[Stored items from a collection]
■ ■ ■ ■
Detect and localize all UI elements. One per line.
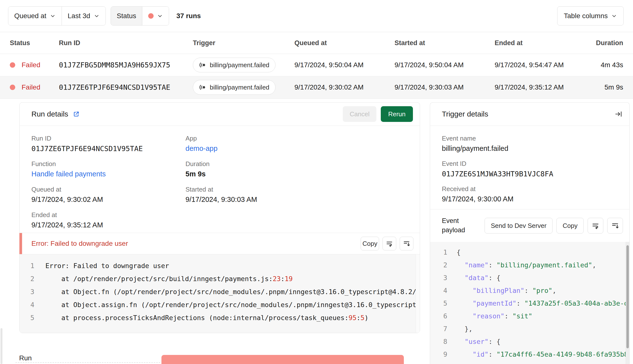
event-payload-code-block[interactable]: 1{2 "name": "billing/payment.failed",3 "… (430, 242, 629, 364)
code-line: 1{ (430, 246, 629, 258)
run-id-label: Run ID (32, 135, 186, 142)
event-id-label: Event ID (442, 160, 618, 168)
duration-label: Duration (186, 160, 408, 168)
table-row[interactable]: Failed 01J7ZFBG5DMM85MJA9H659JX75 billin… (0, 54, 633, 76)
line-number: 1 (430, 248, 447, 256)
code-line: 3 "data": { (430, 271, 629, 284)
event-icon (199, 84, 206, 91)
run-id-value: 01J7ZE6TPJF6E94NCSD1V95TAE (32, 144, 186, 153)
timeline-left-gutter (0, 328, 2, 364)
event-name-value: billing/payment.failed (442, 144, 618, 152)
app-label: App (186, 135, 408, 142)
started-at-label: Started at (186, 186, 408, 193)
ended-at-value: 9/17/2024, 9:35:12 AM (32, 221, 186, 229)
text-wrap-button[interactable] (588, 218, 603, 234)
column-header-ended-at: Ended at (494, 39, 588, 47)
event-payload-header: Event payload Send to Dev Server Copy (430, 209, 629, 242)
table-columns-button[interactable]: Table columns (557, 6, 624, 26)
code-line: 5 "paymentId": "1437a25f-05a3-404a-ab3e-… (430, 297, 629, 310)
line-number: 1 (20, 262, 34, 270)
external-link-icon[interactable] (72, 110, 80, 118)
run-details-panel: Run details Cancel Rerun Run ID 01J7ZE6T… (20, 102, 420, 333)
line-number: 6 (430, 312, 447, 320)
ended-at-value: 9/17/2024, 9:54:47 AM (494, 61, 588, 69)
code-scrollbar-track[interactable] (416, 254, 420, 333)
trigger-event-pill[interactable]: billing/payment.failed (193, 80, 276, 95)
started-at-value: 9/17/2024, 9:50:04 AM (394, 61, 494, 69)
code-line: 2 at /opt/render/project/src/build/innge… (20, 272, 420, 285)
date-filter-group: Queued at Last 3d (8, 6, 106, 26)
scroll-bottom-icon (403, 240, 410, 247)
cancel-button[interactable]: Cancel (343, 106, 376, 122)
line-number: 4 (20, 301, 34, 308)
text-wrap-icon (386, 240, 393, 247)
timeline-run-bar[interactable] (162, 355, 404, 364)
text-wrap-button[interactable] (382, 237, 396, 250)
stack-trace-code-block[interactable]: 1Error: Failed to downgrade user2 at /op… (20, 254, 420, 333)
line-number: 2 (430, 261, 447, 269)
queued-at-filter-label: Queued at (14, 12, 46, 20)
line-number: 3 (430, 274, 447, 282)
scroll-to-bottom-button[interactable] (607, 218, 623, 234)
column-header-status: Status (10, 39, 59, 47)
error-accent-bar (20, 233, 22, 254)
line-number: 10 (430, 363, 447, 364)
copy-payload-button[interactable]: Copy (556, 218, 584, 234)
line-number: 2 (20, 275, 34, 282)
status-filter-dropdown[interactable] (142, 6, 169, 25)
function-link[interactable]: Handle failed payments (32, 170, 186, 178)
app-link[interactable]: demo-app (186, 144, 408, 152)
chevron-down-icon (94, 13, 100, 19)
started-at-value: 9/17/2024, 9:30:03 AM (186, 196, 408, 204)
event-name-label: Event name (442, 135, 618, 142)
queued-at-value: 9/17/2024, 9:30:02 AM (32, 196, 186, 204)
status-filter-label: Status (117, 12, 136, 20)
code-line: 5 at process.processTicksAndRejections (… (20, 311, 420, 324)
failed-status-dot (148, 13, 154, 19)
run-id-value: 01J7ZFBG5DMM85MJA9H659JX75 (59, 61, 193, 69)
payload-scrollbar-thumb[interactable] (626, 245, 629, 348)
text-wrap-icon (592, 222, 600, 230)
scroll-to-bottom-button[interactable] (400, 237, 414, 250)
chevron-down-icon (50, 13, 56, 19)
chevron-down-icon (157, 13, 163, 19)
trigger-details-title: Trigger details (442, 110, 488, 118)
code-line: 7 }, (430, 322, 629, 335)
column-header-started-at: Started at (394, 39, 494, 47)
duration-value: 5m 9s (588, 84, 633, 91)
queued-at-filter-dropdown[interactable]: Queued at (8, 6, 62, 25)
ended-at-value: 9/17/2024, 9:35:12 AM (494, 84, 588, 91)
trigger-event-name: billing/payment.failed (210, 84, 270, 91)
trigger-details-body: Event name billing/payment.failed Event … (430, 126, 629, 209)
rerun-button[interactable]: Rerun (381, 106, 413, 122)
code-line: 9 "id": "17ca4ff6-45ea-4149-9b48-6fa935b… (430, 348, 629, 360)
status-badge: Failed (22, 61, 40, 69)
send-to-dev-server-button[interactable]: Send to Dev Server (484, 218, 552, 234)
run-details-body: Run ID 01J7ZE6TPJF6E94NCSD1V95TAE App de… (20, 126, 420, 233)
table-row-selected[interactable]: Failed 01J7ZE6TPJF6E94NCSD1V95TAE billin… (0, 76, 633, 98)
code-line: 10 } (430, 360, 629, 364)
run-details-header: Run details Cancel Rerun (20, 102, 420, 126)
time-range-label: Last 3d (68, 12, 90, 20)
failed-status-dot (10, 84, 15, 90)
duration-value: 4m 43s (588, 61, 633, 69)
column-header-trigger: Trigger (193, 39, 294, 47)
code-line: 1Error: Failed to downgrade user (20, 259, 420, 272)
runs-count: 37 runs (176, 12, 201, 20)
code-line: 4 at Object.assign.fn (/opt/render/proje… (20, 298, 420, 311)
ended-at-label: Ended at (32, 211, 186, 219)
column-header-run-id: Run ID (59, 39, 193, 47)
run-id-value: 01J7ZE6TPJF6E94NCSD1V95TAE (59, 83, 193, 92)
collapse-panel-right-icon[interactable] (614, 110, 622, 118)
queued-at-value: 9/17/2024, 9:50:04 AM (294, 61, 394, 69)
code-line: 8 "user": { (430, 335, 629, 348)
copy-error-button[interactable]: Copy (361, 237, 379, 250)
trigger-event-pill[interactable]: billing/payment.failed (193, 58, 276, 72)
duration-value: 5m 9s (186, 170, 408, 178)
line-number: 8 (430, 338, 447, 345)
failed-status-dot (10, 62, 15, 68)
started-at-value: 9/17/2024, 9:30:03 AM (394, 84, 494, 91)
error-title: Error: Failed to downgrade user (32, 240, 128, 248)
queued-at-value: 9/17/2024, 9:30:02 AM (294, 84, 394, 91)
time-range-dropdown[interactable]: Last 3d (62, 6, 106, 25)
■ ■ ■ ■
* **Work to be completed**:
Please copy the data above exactly, omitting the pictures.

* **Response to this task**:
Detect and localize all UI elements. One per line.
event-payload-code-block[interactable]: 1{2 "name": "billing/payment.failed",3 "… (430, 242, 629, 364)
code-line: 1{ (430, 246, 629, 258)
run-id-label: Run ID (32, 135, 186, 142)
event-id-label: Event ID (442, 160, 618, 168)
duration-label: Duration (186, 160, 408, 168)
table-row[interactable]: Failed 01J7ZFBG5DMM85MJA9H659JX75 billin… (0, 54, 633, 76)
line-number: 1 (430, 248, 447, 256)
code-line: 3 "data": { (430, 271, 629, 284)
event-icon (199, 84, 206, 91)
run-id-value: 01J7ZE6TPJF6E94NCSD1V95TAE (32, 144, 186, 153)
timeline-left-gutter (0, 328, 2, 364)
event-name-value: billing/payment.failed (442, 144, 618, 152)
app-label: App (186, 135, 408, 142)
started-at-label: Started at (186, 186, 408, 193)
ended-at-value: 9/17/2024, 9:35:12 AM (32, 221, 186, 229)
text-wrap-button[interactable] (588, 218, 603, 234)
column-header-ended-at: Ended at (494, 39, 588, 47)
event-payload-header: Event payload Send to Dev Server Copy (430, 209, 629, 242)
table-columns-button[interactable]: Table columns (557, 6, 624, 26)
code-line: 5 "paymentId": "1437a25f-05a3-404a-ab3e-… (430, 297, 629, 310)
line-number: 1 (20, 262, 34, 270)
external-link-icon[interactable] (72, 110, 80, 118)
run-details-panel: Run details Cancel Rerun Run ID 01J7ZE6T… (20, 102, 420, 333)
line-number: 6 (430, 312, 447, 320)
ended-at-value: 9/17/2024, 9:54:47 AM (494, 61, 588, 69)
code-scrollbar-track[interactable] (416, 254, 420, 333)
trigger-event-pill[interactable]: billing/payment.failed (193, 80, 276, 95)
started-at-value: 9/17/2024, 9:50:04 AM (394, 61, 494, 69)
code-line: 2 at /opt/render/project/src/build/innge… (20, 272, 420, 285)
date-filter-group: Queued at Last 3d (8, 6, 106, 26)
scroll-bottom-icon (403, 240, 410, 247)
cancel-button[interactable]: Cancel (343, 106, 376, 122)
line-number: 4 (20, 301, 34, 308)
text-wrap-icon (386, 240, 393, 247)
timeline-run-bar[interactable] (162, 355, 404, 364)
text-wrap-button[interactable] (382, 237, 396, 250)
stack-trace-code-block[interactable]: 1Error: Failed to downgrade user2 at /op… (20, 254, 420, 333)
line-number: 2 (430, 261, 447, 269)
queued-at-filter-label: Queued at (14, 12, 46, 20)
line-number: 3 (430, 274, 447, 282)
scroll-to-bottom-button[interactable] (607, 218, 623, 234)
column-header-status: Status (10, 39, 59, 47)
error-accent-bar (20, 233, 22, 254)
line-number: 10 (430, 363, 447, 364)
copy-payload-button[interactable]: Copy (556, 218, 584, 234)
line-number: 2 (20, 275, 34, 282)
status-filter-dropdown[interactable] (142, 6, 169, 25)
function-link[interactable]: Handle failed payments (32, 170, 186, 178)
app-link[interactable]: demo-app (186, 144, 408, 152)
chevron-down-icon (94, 13, 100, 19)
started-at-value: 9/17/2024, 9:30:03 AM (186, 196, 408, 204)
event-name-label: Event name (442, 135, 618, 142)
queued-at-value: 9/17/2024, 9:30:02 AM (32, 196, 186, 204)
status-filter-label: Status (117, 12, 136, 20)
code-line: 5 at process.processTicksAndRejections (… (20, 311, 420, 324)
failed-status-dot (148, 13, 154, 19)
run-id-value: 01J7ZFBG5DMM85MJA9H659JX75 (59, 61, 193, 69)
payload-scrollbar-thumb[interactable] (626, 245, 629, 348)
text-wrap-icon (592, 222, 600, 230)
scroll-to-bottom-button[interactable] (400, 237, 414, 250)
chevron-down-icon (50, 13, 56, 19)
chevron-down-icon (157, 13, 163, 19)
trigger-details-title: Trigger details (442, 110, 488, 118)
code-line: 7 }, (430, 322, 629, 335)
column-header-started-at: Started at (394, 39, 494, 47)
duration-value: 5m 9s (588, 84, 633, 91)
queued-at-filter-dropdown[interactable]: Queued at (8, 6, 62, 25)
ended-at-value: 9/17/2024, 9:35:12 AM (494, 84, 588, 91)
trigger-event-name: billing/payment.failed (210, 84, 270, 91)
trigger-details-body: Event name billing/payment.failed Event … (430, 126, 629, 209)
rerun-button[interactable]: Rerun (381, 106, 413, 122)
code-line: 9 "id": "17ca4ff6-45ea-4149-9b48-6fa935b… (430, 348, 629, 360)
status-badge: Failed (22, 61, 40, 69)
send-to-dev-server-button[interactable]: Send to Dev Server (484, 218, 552, 234)
run-details-body: Run ID 01J7ZE6TPJF6E94NCSD1V95TAE App de… (20, 126, 420, 233)
table-row-selected[interactable]: Failed 01J7ZE6TPJF6E94NCSD1V95TAE billin… (0, 76, 633, 98)
code-line: 10 } (430, 360, 629, 364)
run-details-header: Run details Cancel Rerun (20, 102, 420, 126)
time-range-label: Last 3d (68, 12, 90, 20)
failed-status-dot (10, 84, 15, 90)
duration-value: 4m 43s (588, 61, 633, 69)
column-header-trigger: Trigger (193, 39, 294, 47)
code-line: 1Error: Failed to downgrade user (20, 259, 420, 272)
runs-count: 37 runs (176, 12, 201, 20)
code-line: 4 at Object.assign.fn (/opt/render/proje… (20, 298, 420, 311)
ended-at-label: Ended at (32, 211, 186, 219)
column-header-run-id: Run ID (59, 39, 193, 47)
run-id-value: 01J7ZE6TPJF6E94NCSD1V95TAE (59, 83, 193, 92)
collapse-panel-right-icon[interactable] (614, 110, 622, 118)
queued-at-value: 9/17/2024, 9:50:04 AM (294, 61, 394, 69)
code-line: 8 "user": { (430, 335, 629, 348)
copy-error-button[interactable]: Copy (361, 237, 379, 250)
trigger-event-pill[interactable]: billing/payment.failed (193, 58, 276, 72)
duration-value: 5m 9s (186, 170, 408, 178)
line-number: 8 (430, 338, 447, 345)
failed-status-dot (10, 62, 15, 68)
started-at-value: 9/17/2024, 9:30:03 AM (394, 84, 494, 91)
error-title: Error: Failed to downgrade user (32, 240, 128, 248)
queued-at-value: 9/17/2024, 9:30:02 AM (294, 84, 394, 91)
time-range-dropdown[interactable]: Last 3d (62, 6, 106, 25)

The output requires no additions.